Social Security Disability Insurance (SSDI) and Supplemental Security Income (SSI) are critical lifelines for millions of people with disabilities. However, more than a decade of underfunding has made it extraordinarily difficult for people to access the vital benefits they need to survive. Applicants and beneficiaries must navigate woefully inadequate interpretation services, an outdated phone system, complex eligibility requirements, and other barriers in the application process. As a result of these longstanding issues and office closures during the pandemic, the Social Security Administration (SSA) issued over half a million fewer SSI awards than if awards had continued at pre-pandemic levels. This sharp decline has disproportionately impacted Black and Brown people. Nowhere have SSI recipients been hit harder than Pennsylvania, which saw the largest percentage decline of all 50 states, with SSI awards falling over 26% from 2019 to 2020.

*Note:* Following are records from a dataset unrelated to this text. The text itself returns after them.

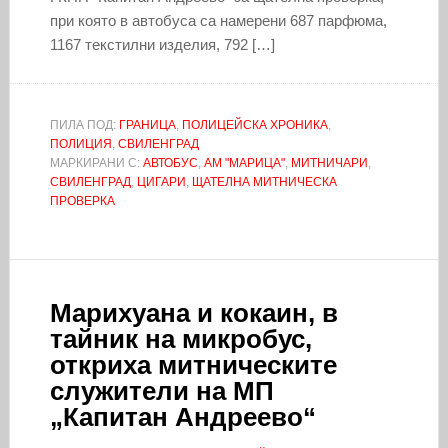
при която в автобуса са намерени 687 парфюма,
1167 текстилни изделия, 792 […]
ПИЛА ПОД:
ГРАНИЦА
,
ПОЛИЦЕЙСКА ХРОНИКА
,
ПОЛИЦИЯ
,
СВИЛЕНГРАД
МАРКИРАНИ С:
АВТОБУС
,
АМ "МАРИЦА"
,
МИТНИЧАРИ
,
СВИЛЕНГРАД
,
ЦИГАРИ
,
ЩАТЕЛНА МИТНИЧЕСКА
ПРОВЕРКА
Марихуана и кокаин, в
тайник на микробус,
откриха митническите
служители на МП
„Капитан Андреево“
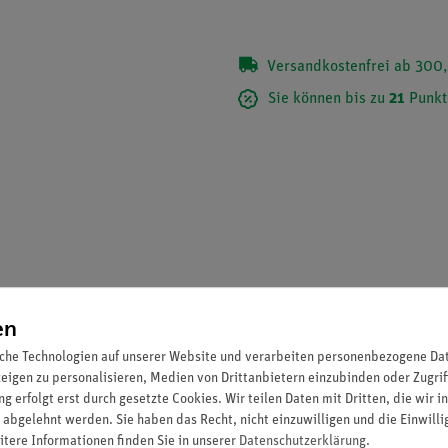
Versandkostenfrei ab 300,
Sie können bis zu
21
Punkt
en
che Technologien auf unserer Website und verarbeiten personenbezogene Date
zeigen zu personalisieren, Medien von Drittanbietern einzubinden oder Zugrif
dern durch die Schüler.
g erfolgt erst durch gesetzte Cookies. Wir teilen Daten mit Dritten, die wir 
 abgelehnt werden. Sie haben das Recht, nicht einzuwilligen und die Einwill
itere Informationen finden Sie in unserer
Daten­schutz­erklärung
.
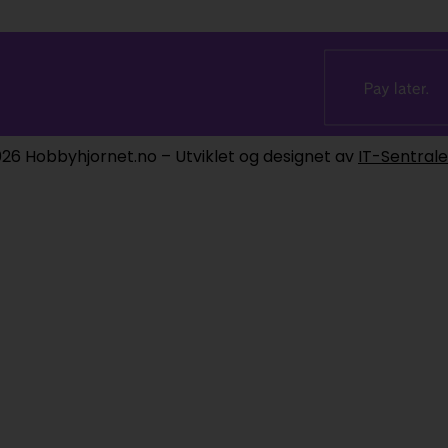
26 Hobbyhjornet.no – Utviklet og designet av
IT-Sentral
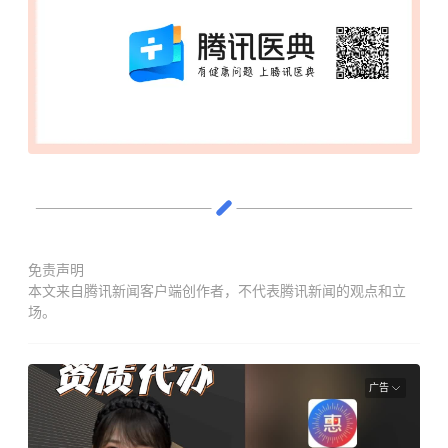
免责声明
本文来自腾讯新闻客户端创作者，不代表腾讯新闻的观点和立
场。
广告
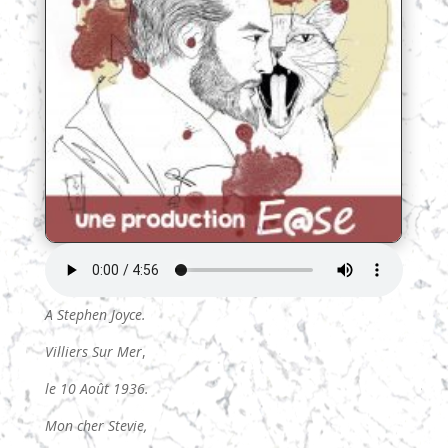
A Stephen Joyce.
Villiers Sur Mer
,
le 10 Août 1936.
Mon cher Stevie,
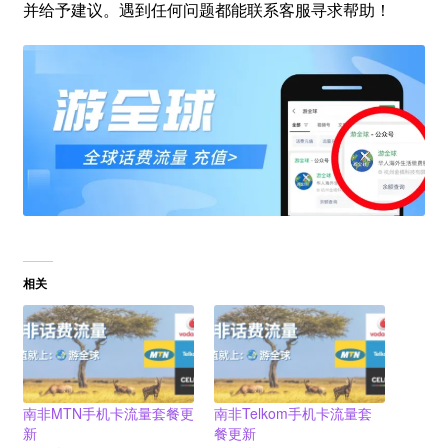
并给予建议。遇到任何问题都能联系客服寻求帮助！
相关
南非MTN手机卡流量套餐更
南非Telkom手机卡流量套
新
餐更新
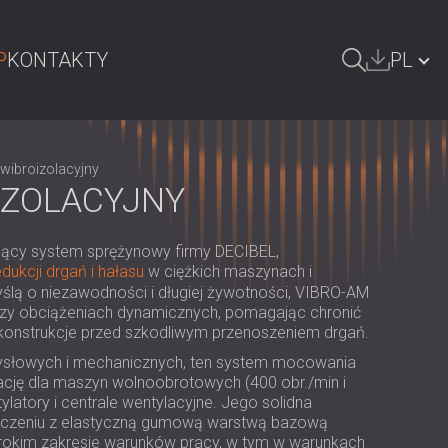
P
KONTAKTY
PL
ZUKAJ
БЪЛГАРИЯ | BG
wibroizolacyjny
GREAT BRITAIN | GB
IZOLACYJNY
DEUTSCHLAND | DE
ący system sprężynowy firmy DECIBEL,
ÖSTERREICH | AT
edukcji drgań i hałasu
w ciężkich maszynach i
ślą o niezawodności i długiej żywotności, VIBRO-AM
SRBIJA | RS
przy obciążeniach dynamicznych, pomagając chronić
e konstrukcje przed szkodliwym przenoszeniem drgań.
ROMÂNIA | RO
słowych i mechanicznych, ten system mocowania
FINLAND | FI
cję dla maszyn wolnoobrotowych (400 obr./min i
tylatory i centrale wentylacyjne. Jego solidna
РОССИЯ | RU
łączeniu z elastyczną gumową warstwą bazową
rokim zakresie warunków pracy, w tym w warunkach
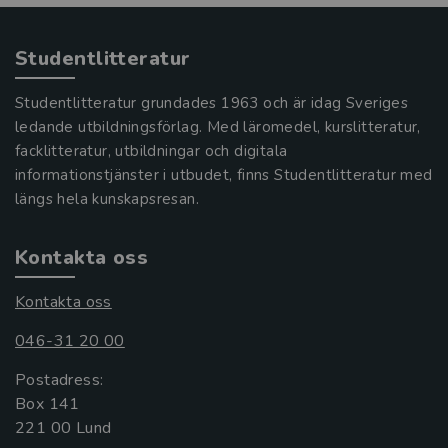
Studentlitteratur
Studentlitteratur grundades 1963 och är idag Sveriges
ledande utbildningsförlag. Med läromedel, kurslitteratur,
facklitteratur, utbildningar och digitala
informationstjänster i utbudet, finns Studentlitteratur med
längs hela kunskapsresan.
Kontakta oss
Kontakta oss
046-31 20 00
Postadress:
Box 141
221 00 Lund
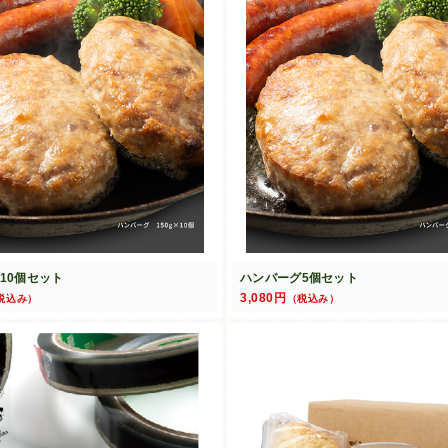
10個セット
ハンバーグ5個セット
3,080円
税込み）
（税込み）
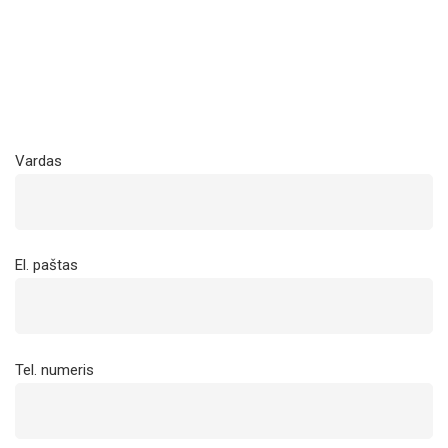
Vardas
El. paštas
Tel. numeris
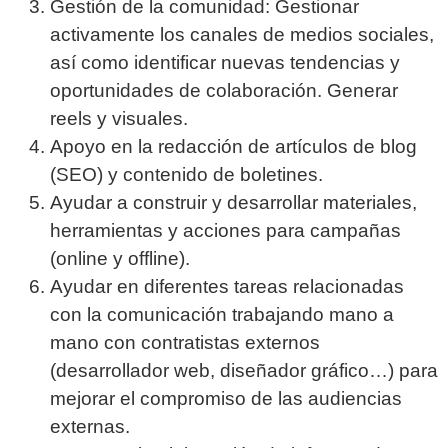
Gestión de la comunidad: Gestionar
activamente los canales de medios sociales,
así como identificar nuevas tendencias y
oportunidades de colaboración. Generar
reels y visuales.
Apoyo en la redacción de artículos de blog
(SEO) y contenido de boletines.
Ayudar a construir y desarrollar materiales,
herramientas y acciones para campañas
(online y offline).
Ayudar en diferentes tareas relacionadas
con la comunicación trabajando mano a
mano con contratistas externos
(desarrollador web, diseñador gráfico…) para
mejorar el compromiso de las audiencias
externas.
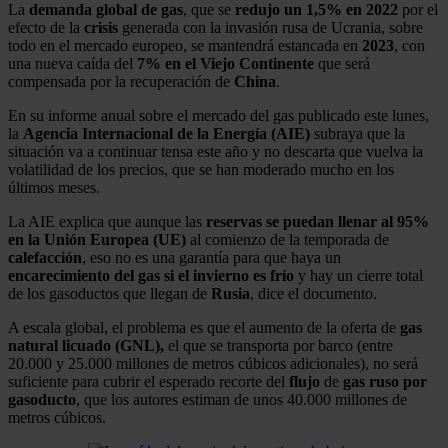
La
demanda global de gas
, que se
redujo un 1,5% en 2022
por el
efecto de la
crisis
generada con la invasión rusa de Ucrania, sobre
todo en el mercado europeo, se mantendrá estancada en
2023
, con
una nueva caída del
7% en el Viejo Continente
que será
compensada por la recuperación de
China
.
En su informe anual sobre el mercado del gas publicado este lunes,
la
Agencia Internacional de la Energía (AIE)
subraya que la
situación va a continuar tensa este año y no descarta que vuelva la
volatilidad de los precios, que se han moderado mucho en los
últimos meses.
La AIE explica que aunque las
reservas se puedan llenar al 95%
en la Unión Europea (UE)
al comienzo de la temporada de
calefacción
, eso no es una garantía para que haya un
encarecimiento del gas si el invierno es frío
y hay un cierre total
de los gasoductos que llegan de
Rusia
, dice el documento.
A escala global, el problema es que el aumento de la oferta de
gas
natural licuado (GNL),
el que se transporta por barco (entre
20.000 y 25.000 millones de metros cúbicos adicionales), no será
suficiente para cubrir el esperado recorte del
flujo
de
gas ruso por
gasoducto
, que los autores estiman de unos 40.000 millones de
metros cúbicos.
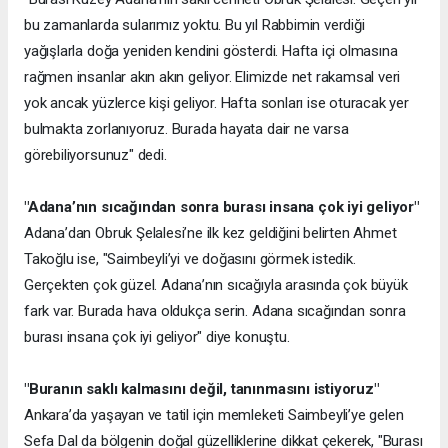
bu zamanlarda sularımız yoktu. Bu yıl Rabbimin verdiği
yağışlarla doğa yeniden kendini gösterdi. Hafta içi olmasına
rağmen insanlar akın akın geliyor. Elimizde net rakamsal veri
yok ancak yüzlerce kişi geliyor. Hafta sonları ise oturacak yer
bulmakta zorlanıyoruz. Burada hayata dair ne varsa
görebiliyorsunuz" dedi.
"Adana’nın sıcağından sonra burası insana çok iyi geliyor"
Adana’dan Obruk Şelalesi’ne ilk kez geldiğini belirten Ahmet
Takoğlu ise, "Saimbeyli’yi ve doğasını görmek istedik.
Gerçekten çok güzel. Adana’nın sıcağıyla arasında çok büyük
fark var. Burada hava oldukça serin. Adana sıcağından sonra
burası insana çok iyi geliyor" diye konuştu.
"Buranın saklı kalmasını değil, tanınmasını istiyoruz"
Ankara’da yaşayan ve tatil için memleketi Saimbeyli’ye gelen
Sefa Dal da bölgenin doğal güzelliklerine dikkat çekerek, "Burası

Now that local Social Security Offices have reopened, SSA must immediately prioritize its resources so that it can implement policies, training, and consistent oversight to provide access for all. In April 2022, SSA released an Equity Action Plan in an attempt to reduce barriers and ensure that everyone has access to its services. Unfortunately, this plan does not come close to addressing the critical issues that deny access and create inequities in Social Security disability benefits. Indeed, the Equity Action Plan does not propose any real improvements to accessibility for hard-to-reach communities, nor does it acknowledge barriers to language access or propose solutions to address those barriers.
SSA’s inability to appropriately serve disabled people with intersectionally marginalized identities represents a crisis in equitable access to disability benefits. In this report, Community Legal Services of Philadelphia (CLS) calls on SSA to address the barriers that prevent people from accessing life-sustaining Social Security disability benefits.